[Start of section]

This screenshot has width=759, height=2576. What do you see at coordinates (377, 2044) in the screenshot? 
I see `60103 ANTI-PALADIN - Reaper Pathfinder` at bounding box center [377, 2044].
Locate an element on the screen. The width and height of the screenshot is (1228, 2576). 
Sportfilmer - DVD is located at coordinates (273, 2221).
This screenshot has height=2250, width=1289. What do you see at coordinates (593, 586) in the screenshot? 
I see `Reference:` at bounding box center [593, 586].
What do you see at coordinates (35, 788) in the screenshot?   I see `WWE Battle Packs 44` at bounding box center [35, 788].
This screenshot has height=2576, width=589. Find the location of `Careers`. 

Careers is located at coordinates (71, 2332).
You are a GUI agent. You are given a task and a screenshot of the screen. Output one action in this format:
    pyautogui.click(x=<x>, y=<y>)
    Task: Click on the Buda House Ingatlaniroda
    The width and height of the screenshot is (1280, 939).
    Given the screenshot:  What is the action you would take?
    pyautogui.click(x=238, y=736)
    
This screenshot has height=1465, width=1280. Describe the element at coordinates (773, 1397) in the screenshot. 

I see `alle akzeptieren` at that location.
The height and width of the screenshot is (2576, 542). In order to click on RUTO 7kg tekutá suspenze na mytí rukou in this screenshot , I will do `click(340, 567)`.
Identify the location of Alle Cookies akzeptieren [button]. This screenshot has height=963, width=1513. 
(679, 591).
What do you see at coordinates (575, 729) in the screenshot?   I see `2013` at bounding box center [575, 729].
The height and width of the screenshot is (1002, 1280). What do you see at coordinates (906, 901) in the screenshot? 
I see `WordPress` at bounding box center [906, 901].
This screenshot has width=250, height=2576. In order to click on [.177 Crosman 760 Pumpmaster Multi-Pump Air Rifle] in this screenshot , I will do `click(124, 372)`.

[End of section]

**The problem**: Each line from the top of the data, up to and including the line that contains "What do you see at coordinates (575, 729)", should be set down exactly.

**Result of this exercise**:
This screenshot has width=759, height=2576. What do you see at coordinates (377, 2044) in the screenshot? 
I see `60103 ANTI-PALADIN - Reaper Pathfinder` at bounding box center [377, 2044].
Locate an element on the screen. The width and height of the screenshot is (1228, 2576). 
Sportfilmer - DVD is located at coordinates (273, 2221).
This screenshot has height=2250, width=1289. What do you see at coordinates (593, 586) in the screenshot? 
I see `Reference:` at bounding box center [593, 586].
What do you see at coordinates (35, 788) in the screenshot?   I see `WWE Battle Packs 44` at bounding box center [35, 788].
This screenshot has height=2576, width=589. Find the location of `Careers`. 

Careers is located at coordinates (71, 2332).
You are a GUI agent. You are given a task and a screenshot of the screen. Output one action in this format:
    pyautogui.click(x=<x>, y=<y>)
    Task: Click on the Buda House Ingatlaniroda
    The width and height of the screenshot is (1280, 939).
    Given the screenshot:  What is the action you would take?
    pyautogui.click(x=238, y=736)
    
This screenshot has height=1465, width=1280. Describe the element at coordinates (773, 1397) in the screenshot. 

I see `alle akzeptieren` at that location.
The height and width of the screenshot is (2576, 542). In order to click on RUTO 7kg tekutá suspenze na mytí rukou in this screenshot , I will do `click(340, 567)`.
Identify the location of Alle Cookies akzeptieren [button]. This screenshot has height=963, width=1513. 
(679, 591).
What do you see at coordinates (575, 729) in the screenshot?   I see `2013` at bounding box center [575, 729].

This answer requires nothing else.